Introduction to the Special Issue on Computer Modeling for Future Communications and Networks

Wenbing Zhao1,*, Pan Wang2

1 Department of Electrical Engineering and Computer Science, Cleveland State University, 2121 Euclid Ave., Cleveland, OH, USA
2 School of Modern Posts, Nanjing University of Posts & Telecommunications, Nanjing, China

* Corresponding Author: Wenbing Zhao. Email: email

(This article belongs to the Special Issue: Computer Modeling for Future Communications and Networks)

Computer Modeling in Engineering & Sciences 2026, 147(3), 2 https://doi.org/10.32604/cmes.2026.084481

Abstract

This article has no abstract.

The next generation of global communication networks is expected to deliver a transformative leap in connectivity, transcending beyond terrestrial limitations to achieve truly ubiquitous coverage. Rather than operating as fragmented regional systems, future infrastructures will leverage Satellite-Terrestrial Integrated Networks (STIN) and 6G technologies to form a unified global network [1]. This paradigm shift ensures continuous coverage across remote and aerial domains, providing exceptionally high reliability and robust protection against increasingly sophisticated cyberattacks by integrating Artificial Intelligence (AI) into secure network architectures [2]. Furthermore, the role of generative AI and edge intelligence is becoming critical for the autonomous management and orchestration of these complex, multi-layered networks [3]. Emerging technologies, including Software-Defined Networking (SDN) [4], Internet of Things (IoT) [5,6], and Machine Learning [7], form the bedrock of the ten articles accepted for this special issue, which bridge the gap between theoretical modeling and the deployment of next-generation infrastructures.

This paradigm shift is reflected in the diverse contributions of this special issue (eight research articles and two comprehensive reviews), which address fundamental challenges across the network stack. For instance, the need for efficient, context-aware routing in dynamic environments is explored through hybrid potential-based schemes [8] and optimized algorithms for mobile ad-hoc networks [9]. In the physical and link layers, novel strategies for joint angle estimation [10] and error mitigation in cooperative communications [11] enhance raw connectivity, while adaptive scheduling [12] and resource allocation reviews [13] ensure quality of service in 5G-Advanced and beyond. Furthermore, the issue addresses the critical intersection of reliability and security, presenting optimization for vehicular networks [14], SDN-based dynamic anonymization [15], and few-shot learning for detecting unseen IoT attacks [16], alongside a comprehensive review of signaling storms in mobile broadband [17].
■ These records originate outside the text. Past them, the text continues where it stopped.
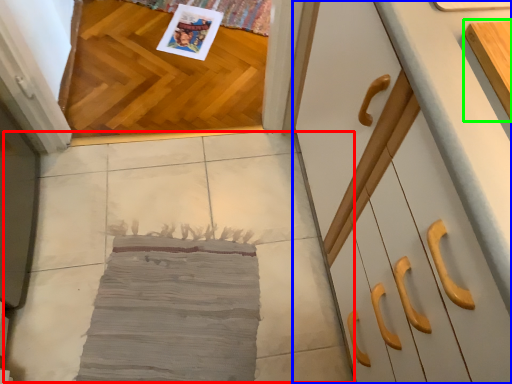 Question: Which is farther away from concrete (highlighted by a red box)? cabinetry (highlighted by a blue box) or cabinetry (highlighted by a green box)?

Choices:
 (A) cabinetry
 (B) cabinetry

Answer: (B) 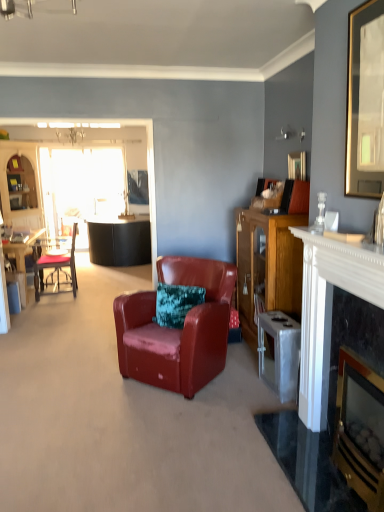 Question: Is metallic silver trash can at right positioned behind matte black chair at left, the second chair from the right?

Choices:
 (A) yes
 (B) no

Answer: (B)

Question: From a real-world perspective, is metallic silver trash can at right beneath matte black chair at left, the second chair from the right?

Choices:
 (A) yes
 (B) no

Answer: (A)

Question: Can you confirm if metallic silver trash can at right is bigger than matte black chair at left, which appears as the 1th chair when viewed from the back?

Choices:
 (A) no
 (B) yes

Answer: (A)

Question: Is metallic silver trash can at right positioned beyond the bounds of matte black chair at left, the 2th chair from the front?

Choices:
 (A) yes
 (B) no

Answer: (A)

Question: Can you confirm if metallic silver trash can at right is wider than matte black chair at left, the second chair from the right?

Choices:
 (A) no
 (B) yes

Answer: (A)

Question: Is metallic silver trash can at right facing away from matte black chair at left, the second chair from the right?

Choices:
 (A) yes
 (B) no

Answer: (B)

Question: Is wooden cabinet at right not within black marble fireplace at right, the first fireplace from the right?

Choices:
 (A) yes
 (B) no

Answer: (A)

Question: Can you confirm if wooden cabinet at right is wider than black marble fireplace at right, the first fireplace from the right?

Choices:
 (A) no
 (B) yes

Answer: (B)

Question: Are wooden cabinet at right and black marble fireplace at right, which is counted as the 2th fireplace, starting from the left, beside each other?

Choices:
 (A) no
 (B) yes

Answer: (A)

Question: Would you say wooden cabinet at right contains black marble fireplace at right, which is counted as the 2th fireplace, starting from the left?

Choices:
 (A) yes
 (B) no

Answer: (B)

Question: Considering the relative sizes of wooden cabinet at right and black marble fireplace at right, the first fireplace from the right, in the image provided, is wooden cabinet at right shorter than black marble fireplace at right, the first fireplace from the right,?

Choices:
 (A) yes
 (B) no

Answer: (B)

Question: From the image's perspective, would you say wooden cabinet at right is positioned over black marble fireplace at right, the first fireplace from the right?

Choices:
 (A) no
 (B) yes

Answer: (B)

Question: Is marble fireplace at right, which is counted as the second fireplace, starting from the right, to the right of black leather sofa at left, positioned as the 2th entertainment center in left-to-right order, from the viewer's perspective?

Choices:
 (A) yes
 (B) no

Answer: (A) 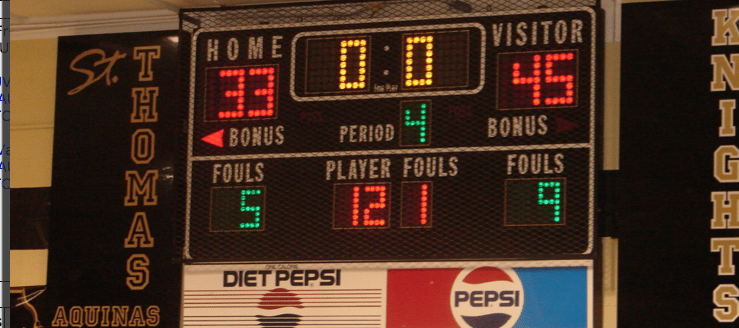 Where is `led lighting`? The image size is (739, 328). led lighting is located at coordinates (242, 97), (355, 77), (525, 98). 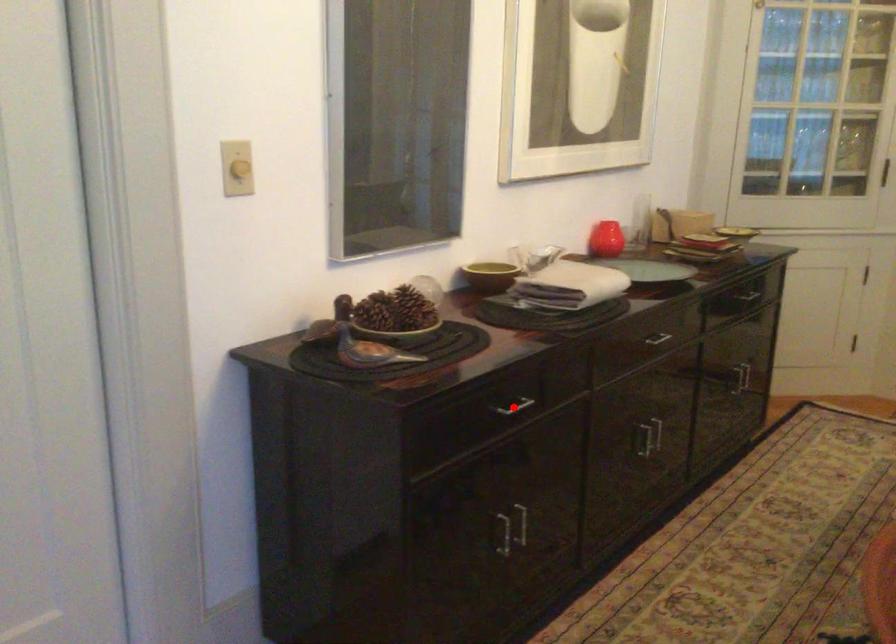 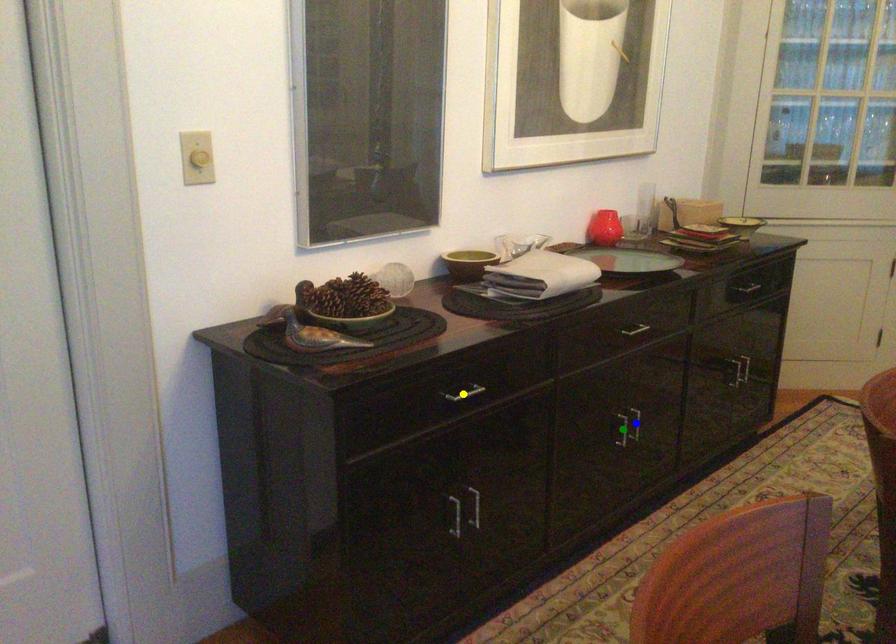 Question: I am providing you with two images of the same scene from different viewpoints. A red point is marked on the first image. You are given multiple points on the second image. Which mark in image 2 goes with the point in image 1?

Choices:
 (A) yellow point
 (B) green point
 (C) blue point

Answer: (A) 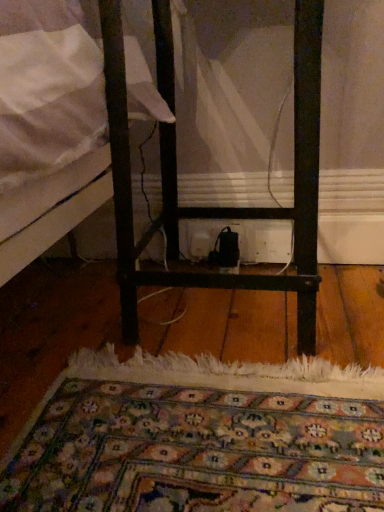 The image size is (384, 512). Find the location of `vacant space to the left of black metal nightstand at center`. vacant space to the left of black metal nightstand at center is located at coordinates (70, 323). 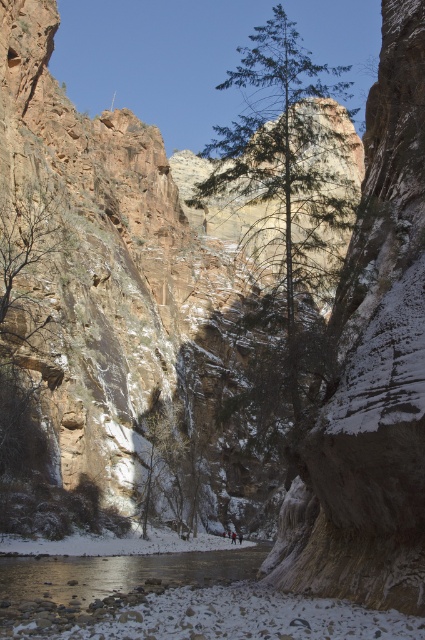 You are standing at the edge of the canyon and notice the clear water at lower center and the red jacket at center. Which object is higher in elevation?

The clear water at lower center is much taller as red jacket at center, meaning it is higher in elevation than the red jacket at center.

You are a hiker planning to cross the clear water at lower center to reach the green textured tree at center. Given that your backpack weighs 30 pounds, can you safely make the crossing?

The distance between the green textured tree at center and the clear water at lower center is 233.05 feet. Since the backpack weighs 30 pounds, the hiker can safely cross the clear water at lower center to reach the green textured tree at center as the distance does not affect the backpack weight capacity.

In the scene shown: You are hiking in the canyon and want to cross the stream. You see a green textured tree at center and clear water at lower center. Which object is closer to you, the hiker?

A: The green textured tree at center is closer to you than the clear water at lower center because it is further to the viewer. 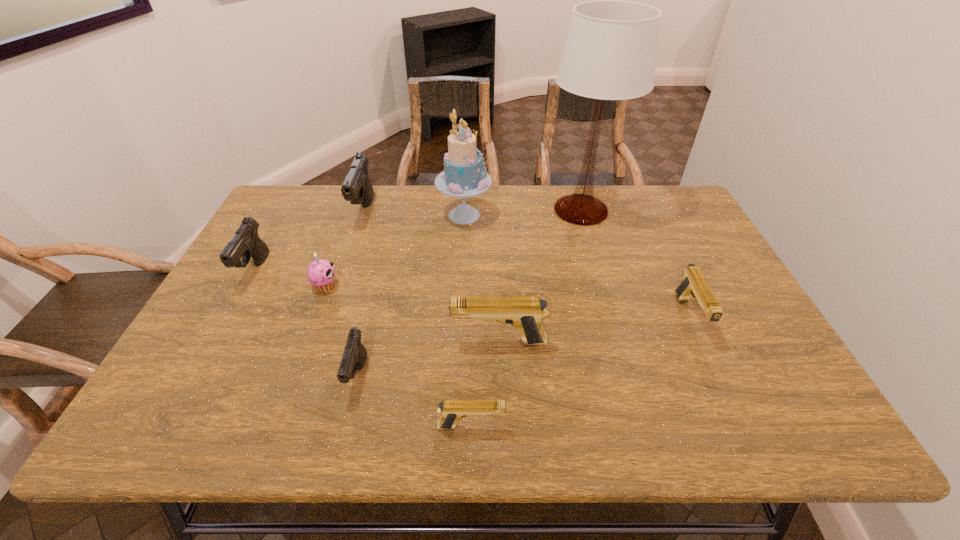 The width and height of the screenshot is (960, 540). I want to click on the rightmost tan pistol, so click(x=693, y=285).

Locate an element on the screen. This screenshot has width=960, height=540. the rightmost pistol is located at coordinates (693, 285).

Identify the location of the fourth pistol from right to left. Image resolution: width=960 pixels, height=540 pixels. (354, 356).

You are a GUI agent. You are given a task and a screenshot of the screen. Output one action in this format:
    pyautogui.click(x=<x>, y=<y>)
    Task: Click on the sixth object from right to left
    
    Given the screenshot: What is the action you would take?
    pyautogui.click(x=354, y=356)

Where is `the shortest object`? The width and height of the screenshot is (960, 540). the shortest object is located at coordinates (451, 411).

Image resolution: width=960 pixels, height=540 pixels. I want to click on the smallest tan pistol, so click(x=451, y=411).

The width and height of the screenshot is (960, 540). In order to click on free region located 0.120m above the cylindrical shade of the tallest object in this screenshot , I will do `click(595, 260)`.

Identify the location of vacant area situated 0.350m with a ladder on the side of the cake. (600, 215).

You are a GUI agent. You are given a task and a screenshot of the screen. Output one action in this format:
    pyautogui.click(x=<x>, y=<y>)
    Task: Click on the vacant area situated at the barrel of the second black pistol from right to left
    This screenshot has width=960, height=540.
    Given the screenshot: What is the action you would take?
    pyautogui.click(x=348, y=258)

Locate an element on the screen. Image resolution: width=960 pixels, height=540 pixels. vacant space located at the barrel of the biggest tan pistol is located at coordinates (345, 342).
In [8], the authors conducted an in-depth study on potential-based routing and its scheduling integration in the context of industrial wireless mesh networks. Inspired by the movement of charges in an electrostatic potential field, a hybrid-type routing strategy was proposed to leverage the advantages of both back-pressure routing and geographic routing. The routing scheme is specifically designed for one-to-many communication patterns. In addition, a novel scheduling strategy was proposed that is compatible with the routing algorithm, where a higher medium access priority is granted to links that have a larger potential difference.

In [9], the authors also proposed a routing algorithm for mobile ad-hoc networks. The algorithm is adapted from Dijkstra’s algorithm for dynamically changing network topologies. The authors conducted extensive analysis on the proposed algorithm and demonstrated that the proposed routing algorithm outperformed the Bellman-Ford algorithm in terms of lower computational cost.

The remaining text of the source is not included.